Un bilancio negativo quello afghano, da Kabul la coalizione si è espansa su tutto il paese, si è cercato di controllare il traffico dell’oppio, ma si è dovuti tornare sui propri passi, si sono istruite e si istruiranno le forze armate del paese centro asiatico che tuttavia hanno iniziato a rivoltarsi contro i propri istruttori (fenomeno del green on blue n.d.a.) la via della seta, che sarebbe dovuta divenire la via del gas è rimasta chiusa, tanto che persino il ripiegamento del dispositivo militare, ad oggi, non riesce a godere delle via di transito su rotaia che dovrebbe passare a nord verso paesi come il Turkmenistan.

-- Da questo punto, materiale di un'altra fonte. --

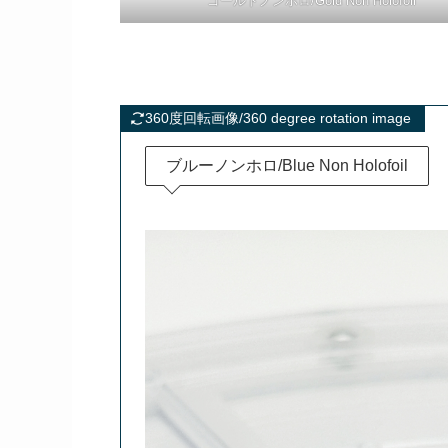
ゴールドノンホロ/Gold Non Holofoil
360度回転画像/360 degree rotation image
ブルーノンホロ/Blue Non Holofoil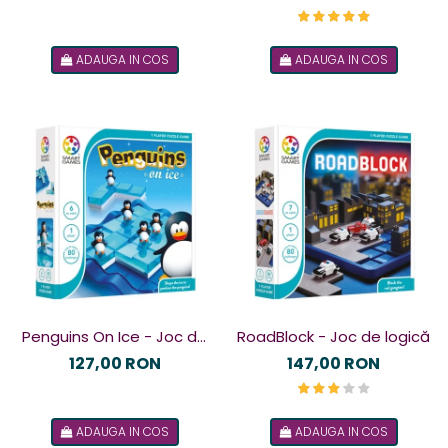
ADAUGA IN COS
ADAUGA IN COS
Penguins On Ice - Joc de
RoadBlock - Joc de logică
logică
127,00 RON
147,00 RON
ADAUGA IN COS
ADAUGA IN COS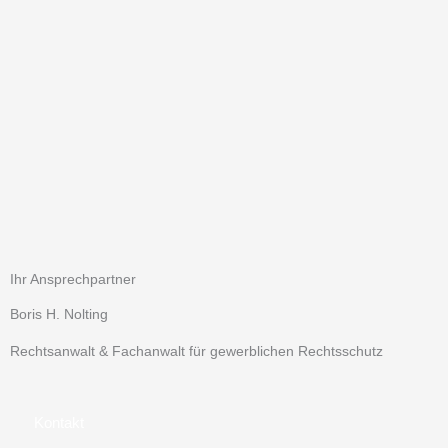
Ihr Ansprechpartner
Boris H. Nolting
Rechtsanwalt & Fachanwalt für gewerblichen Rechtsschutz
Kontakt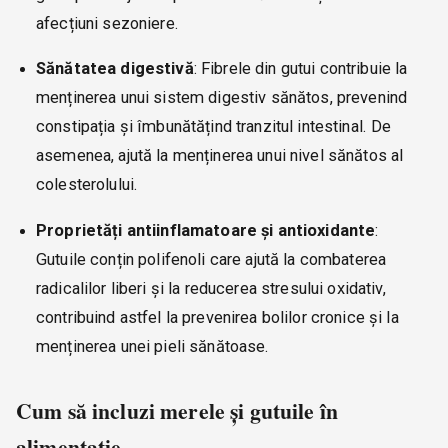
afecțiuni sezoniere.
Sănătatea digestivă
: Fibrele din gutui contribuie la
menținerea unui sistem digestiv sănătos, prevenind
constipația și îmbunătățind tranzitul intestinal. De
asemenea, ajută la menținerea unui nivel sănătos al
colesterolului.
Proprietăți antiinflamatoare și antioxidante
:
Gutuile conțin polifenoli care ajută la combaterea
radicalilor liberi și la reducerea stresului oxidativ,
contribuind astfel la prevenirea bolilor cronice și la
menținerea unei pieli sănătoase.
Cum să incluzi merele și gutuile în
alimentație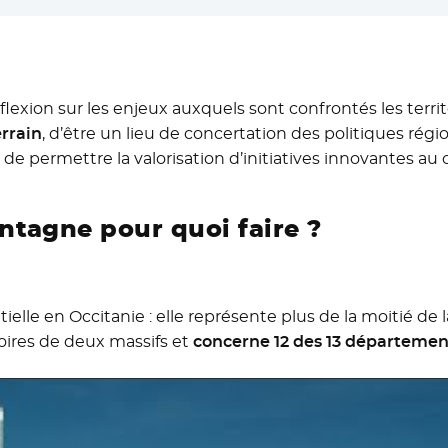
lexion sur les enjeux auxquels sont confrontés les terri
errain
, d’être un lieu de concertation des politiques ré
t de permettre la valorisation d’initiatives innovantes au 
ntagne pour quoi faire ?
le en Occitanie : elle représente plus de la moitié de 
itoires de deux massifs et
concerne 12 des 13 département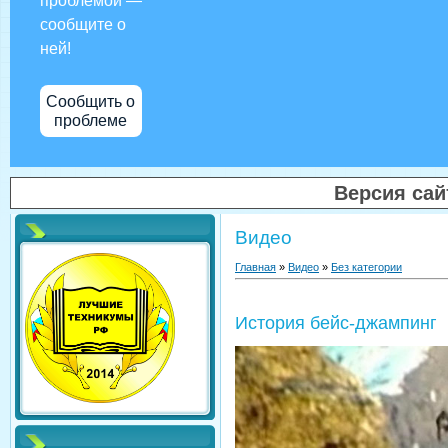
проблемой —
сообщите о
ней!
Сообщить о
проблеме
Версия са
Видео
Главная
»
Видео
»
Без категории
История бейс-джампинг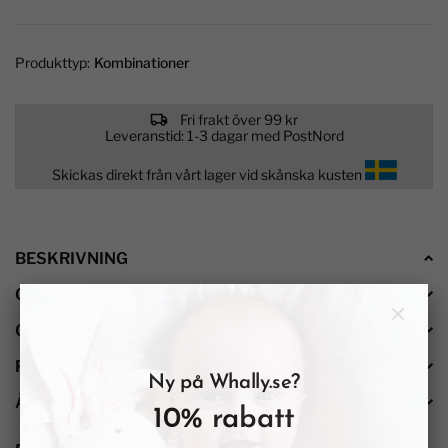
Produkttyp:
Kombinationer
Fri frakt över 99 kr
Leveranstid: 1-3 dagar med PostNord
Skickas direkt från vårt lager vid skånska kusten
BESKRIVNING
OMDÖMEN
(
)
OM WHALLY
PRODUKTSÄKERHET
Ny på Whally.se?
ÅTERFÖRSÄLJARE
10% rabatt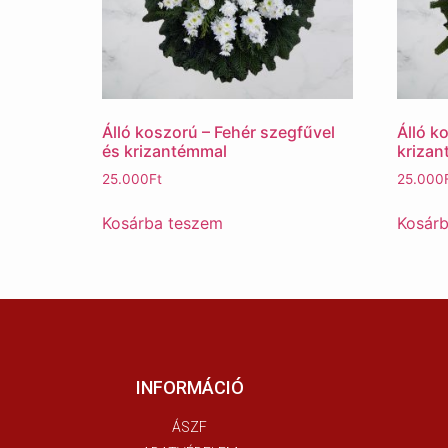
Álló koszorú – Fehér szegfűvel
Álló k
és krizantémmal
krizan
25.000
Ft
25.000
Kosárba teszem
Kosár
INFORMÁCIÓ
ÁSZF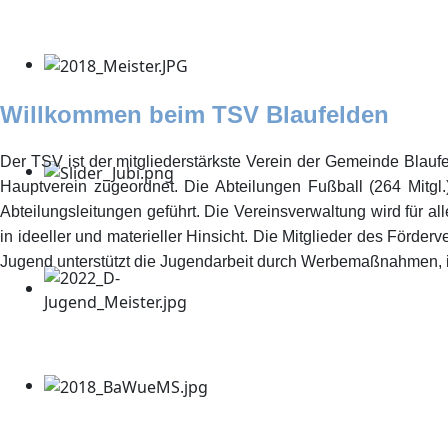
Willkommen beim TSV Blaufelden
Der TSV ist der mitgliederstärkste Verein der Gemeinde Blaufel
Hauptverein zugeordnet. Die Abteilungen Fußball (264 Mitgl.)
Abteilungsleitungen geführt. Die Vereinsverwaltung wird für al
in ideeller und materieller Hinsicht. Die Mitglieder des För
Jugend unterstützt die Jugendarbeit durch Werbemaßnahmen,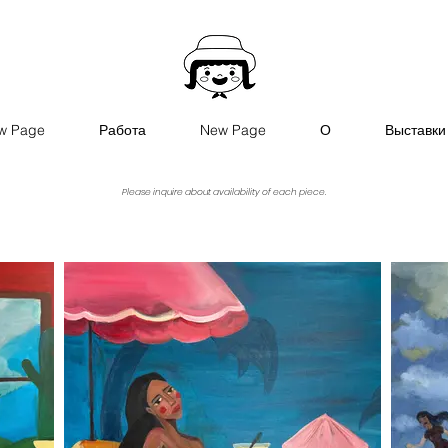
w Page
Работа
New Page
О
Выставки
Please inquire about availability of each piece.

Quanto alle cose militari, il Pakistan continua a custodire le maggiori roccaforti talebane e la Shura di Quetta si fa sentire forte sulle superstiti truppe occidentali, i Pasdaran restano i migliori mentori di alcuni gruppi estremisti e nulla o quasi si è potuto su traffico di armi, droga ed esseri umani, nonché sul controllo del territorio, dove al di la delle bolle di sicurezza create e difese con battaglie inenarrabili il resto del vasto territorio rimane terra di nessuno.
Cosa c’è dietro, resta complicato da capire e costringerebbe ad assumere una posizione, non è l’intento di queste righe, chi ha vinto e chi ha perso è abbastanza evidente, l’unica domanda a cui resta una risposta da dare e per cui si ritiene di avere dato elementi sufficienti è: perché tutto ciò?
Nella drammatica certezza che nuovi Afghanistan e nuovi ISAF sono prossimi all'orizzonte, ma non esiste nessun metodo efficace per risolverli.